> **ABOUT THIS EXERCISE**
The answer required is how many lines of the following entries contain the word "praesent", with no other words.

> **INFORMATION**
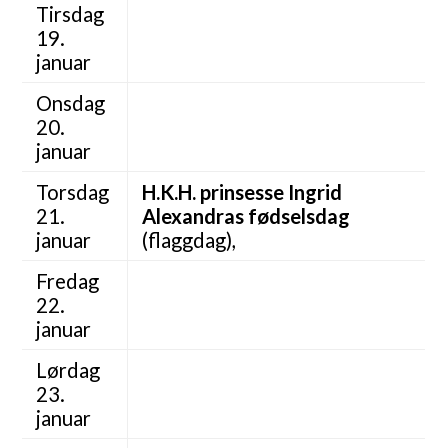
Tirsdag
19.
januar
Onsdag
20.
januar
Torsdag
H.K.H. prinsesse Ingrid
21.
Alexandras fødselsdag
januar
(flaggdag),
Fredag
22.
januar
Lørdag
23.
januar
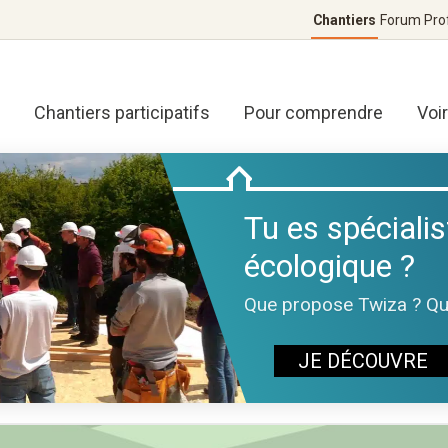
Chantiers
Forum
Pro
Chantiers participatifs
Pour comprendre
Voi
Tu es spécialis
écologique ?
Que propose Twiza ? Quel
JE DÉCOUVRE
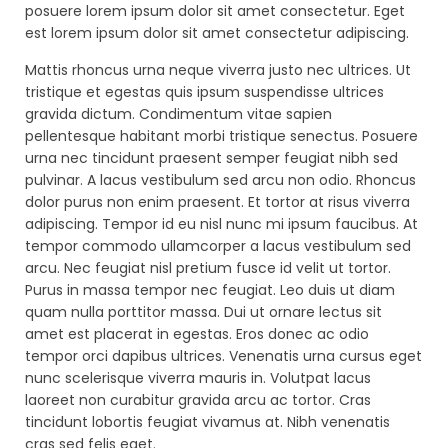
posuere lorem ipsum dolor sit amet consectetur. Eget
est lorem ipsum dolor sit amet consectetur adipiscing.
Mattis rhoncus urna neque viverra justo nec ultrices. Ut
tristique et egestas quis ipsum suspendisse ultrices
gravida dictum. Condimentum vitae sapien
pellentesque habitant morbi tristique senectus. Posuere
urna nec tincidunt praesent semper feugiat nibh sed
pulvinar. A lacus vestibulum sed arcu non odio. Rhoncus
dolor purus non enim praesent. Et tortor at risus viverra
adipiscing. Tempor id eu nisl nunc mi ipsum faucibus. At
tempor commodo ullamcorper a lacus vestibulum sed
arcu. Nec feugiat nisl pretium fusce id velit ut tortor.
Purus in massa tempor nec feugiat. Leo duis ut diam
quam nulla porttitor massa. Dui ut ornare lectus sit
amet est placerat in egestas. Eros donec ac odio
tempor orci dapibus ultrices. Venenatis urna cursus eget
nunc scelerisque viverra mauris in. Volutpat lacus
laoreet non curabitur gravida arcu ac tortor. Cras
tincidunt lobortis feugiat vivamus at. Nibh venenatis
cras sed felis eget.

> **ANSWER SPACE**
2